Under the Hood: Eliminating Query Amplification in Service Charge Billing
Under the Hood: Eliminating Query Amplification in Service Charge Billing
Release: v1.0.67 · Control: PERF-17 · Category: Performance
Service charge billing is one of the highest-volume operations on the platform. For a typical 200-unit development running quarterly billing, a single billing cycle touches hundreds of database rows across demand generation and issuance. This post explains what was wrong, what we changed, and what it means for performance.
The Problem: O(n) Loops Around Database Calls
The original implementation of three mutations — generateDemands, generateInstalmentDemands, and issueDemandsBulk — all shared the same structural problem: they called the database once per row, inside a loop.
This is a classic N+1 (or N×M) query pattern. Each iteration waits for a round-trip to the database before the next one starts, meaning the total latency scales linearly with the number of units or instalments. Under the default PostgreSQL connection pool, these sequential round-trips also hold a connection open for the full duration of the loop.
Concrete Example: issueDemandsBulk
Before this release, issuing demands for a 200-unit development looked like this at the database layer:
UPDATE service_charge_demands SET status='issued', issued_at=? WHERE id=1
UPDATE service_charge_demands SET status='issued', issued_at=? WHERE id=2
...
UPDATE service_charge_demands SET status='issued', issued_at=? WHERE id=200
-- then conditionally, per row with email tracking:
UPDATE service_charge_demands SET email_sent_at=? WHERE id=1
UPDATE service_charge_demands SET email_sent_at=? WHERE id=2
...
That's up to 400 sequential UPDATE statements for one user action.

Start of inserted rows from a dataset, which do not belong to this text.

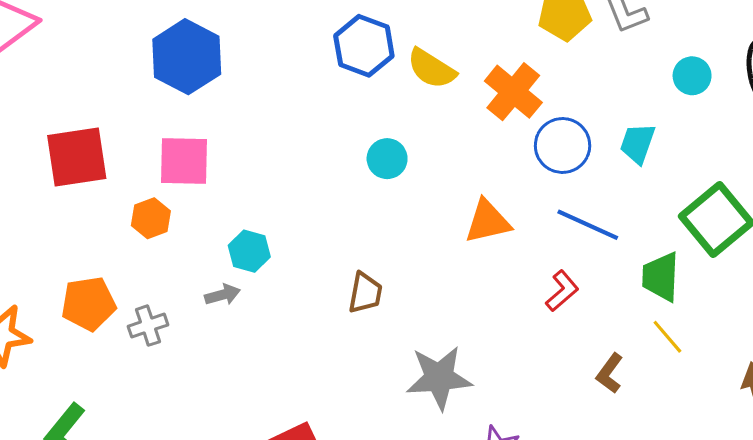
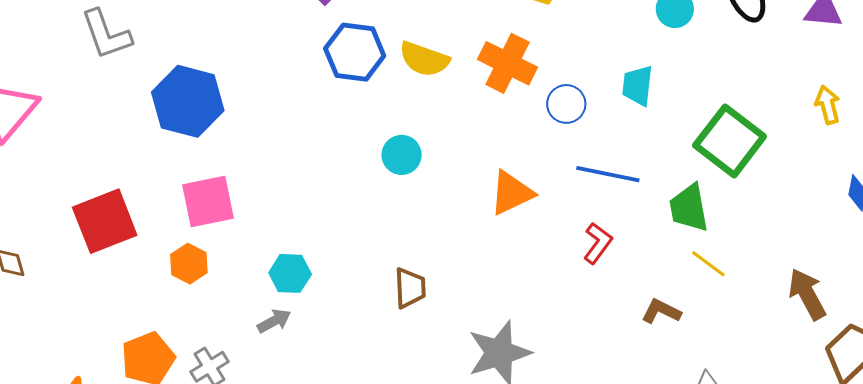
blue circle: (563, 145) -> (566, 104), size x0.7
brown L-shape: (610, 373) -> (661, 311), turned 93

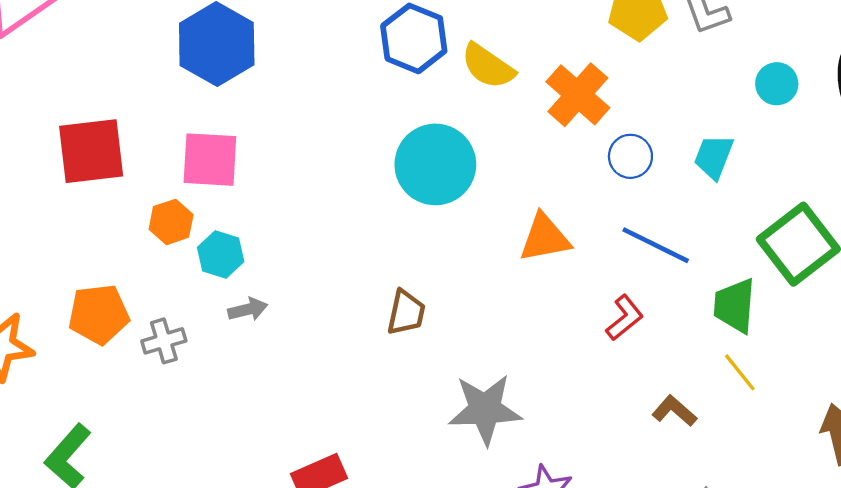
cyan circle: (402, 155) -> (435, 164), size x1.8
cyan hexagon: (290, 273) -> (221, 255), moved

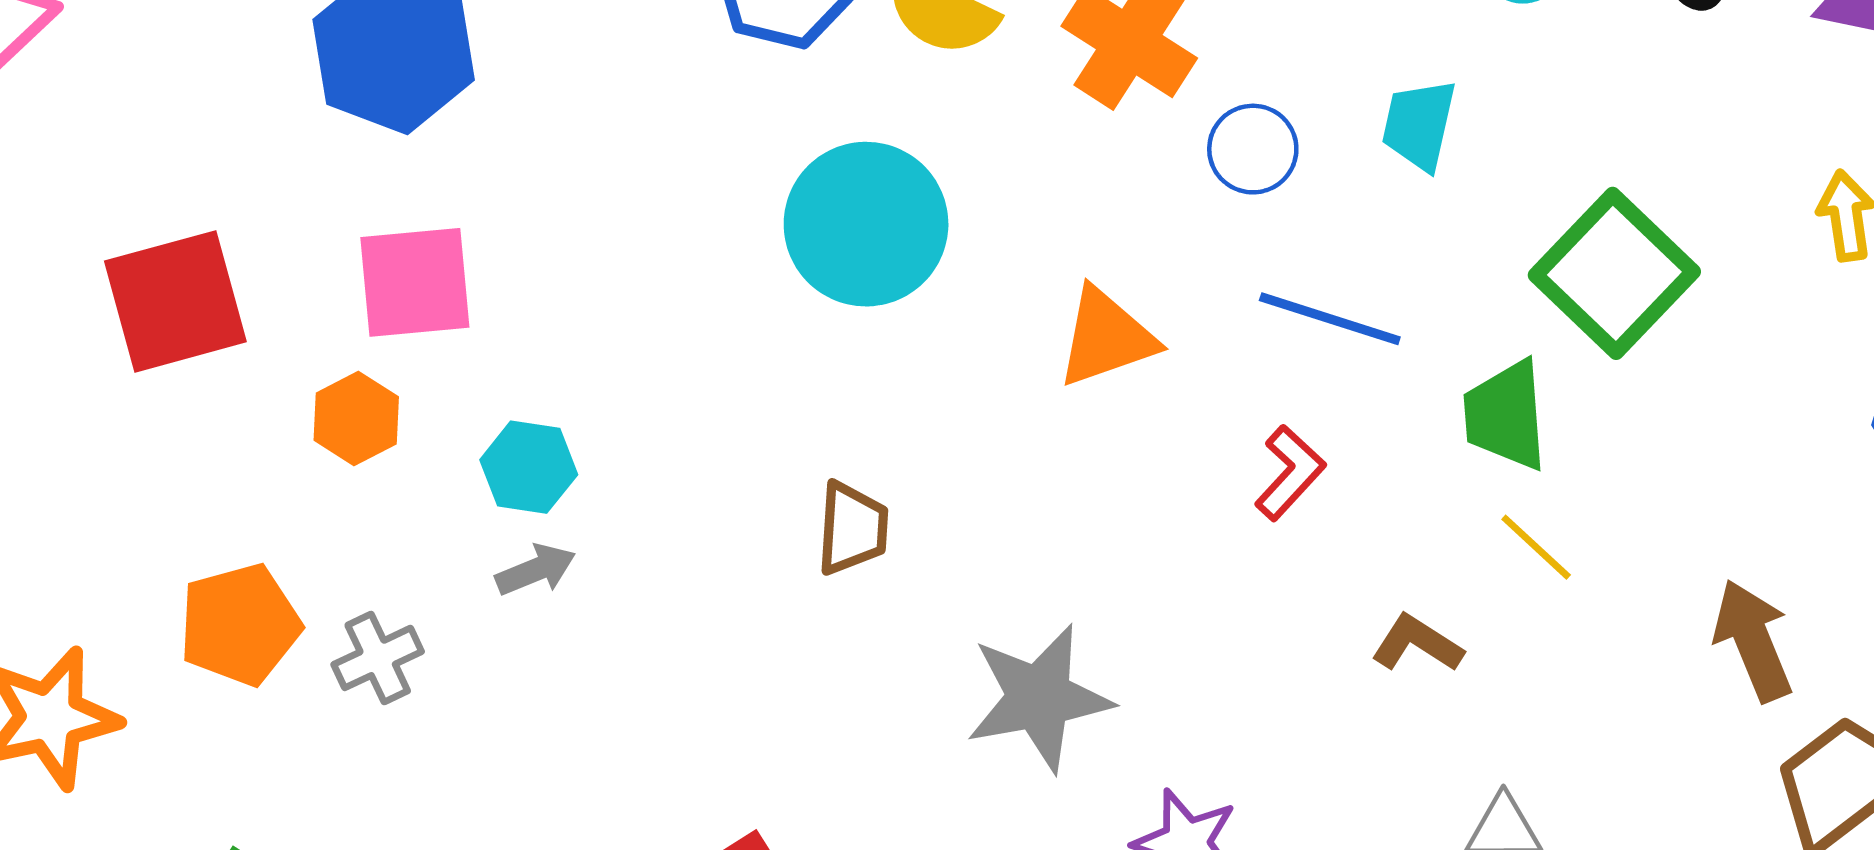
cyan hexagon: (221, 255) -> (529, 467), moved

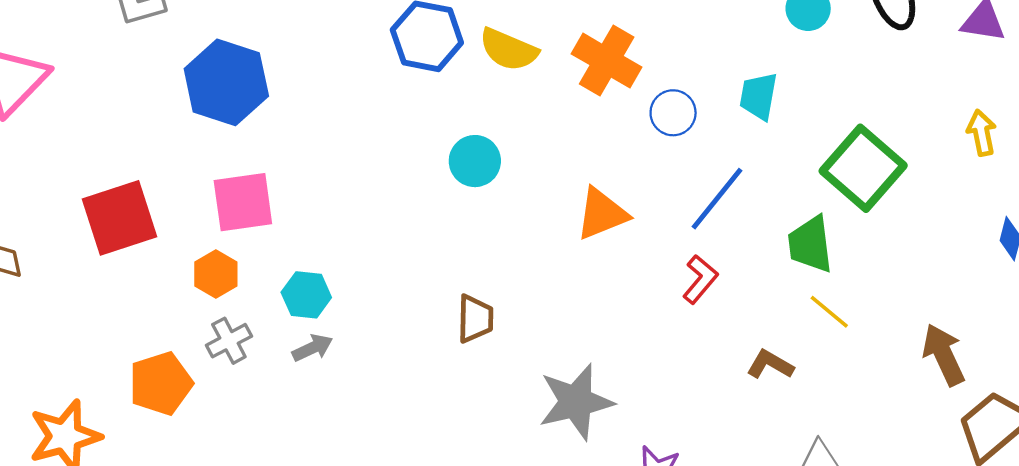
cyan circle: (866, 224) -> (475, 161), size x0.6
blue line: (1330, 319) -> (717, 199), turned -66
gray cross: (378, 658) -> (229, 341), moved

The Fix: Bulk Operations and In-Memory Accumulation
1. generateDemands — Pre-calculate, then bulk insert
Demand reference numbers previously required a COUNT query per row to determine the next sequence value. The refactored version fetches any required sequence data once, computes all reference numbers in JavaScript, accumulates the full set of value objects in an array, and then issues a single INSERT:
await db.insert(serviceChargeDemands).values(allValues);
Result: ~400 database round-trips reduced to 1–2.
2. generateInstalmentDemands — Flatten the nested loop
The original code had a nested loop — outer loop over units, inner loop over instalments — with an INSERT at the innermost level. For 200 units with 4 quarterly instalments this meant 800 individual inserts.
The refactored version flattens both loops into a single array construction pass, then calls one bulk insert:
const allInstalmentValues = units.flatMap(unit =>
instalments.map(instalment => buildInstalmentRow(unit, instalment))
);
await db.insert(serviceChargeDemands).values(allInstalmentValues);
Result: ~800 database round-trips reduced to 1.
3. issueDemandsBulk — Replace row-by-row updates with a predicate UPDATE
Instead of updating each demand individually, the refactored mutation issues a single UPDATE statement that targets all matching draft demands by predicate:
await db
.update(serviceChargeDemands)
.set({ status: 'issued', issuedAt: now })
.where(
and(
eq(serviceChargeDemands.orgId, orgId),
eq(serviceChargeDemands.budgetId, budgetId),
eq(serviceChargeDemands.status, 'draft')
)
);
Where multiple statements are still required (e.g. atomically grouped audit or email-tracking writes), db.batch() is used to send them together in a single network round-trip.
Result: up to 400 sequential statements reduced to 1–2.
Performance Impact
| Operation | Statements Before (200 units, quarterly) | Statements After |
|---|---|---|
generateDemands | ~400 | 1–2 |
generateInstalmentDemands | ~800 | 1 |
issueDemandsBulk | ~400 | 1–2 |
| Total | ~1,600 | ~5 |
For larger developments (300–500 units, which are common in new-build schemes), the before/after gap widens proportionally. The practical effect is that billing operations which previously timed out or caused noticeable UI latency on larger OMCs now complete in a fraction of the time.
Files Changed
src/lib/routers/serviceCharge.ts
This improvement is part of an ongoing performance audit of high-volume data paths. Further PERF-series controls will address query patterns in other billing and compliance modules.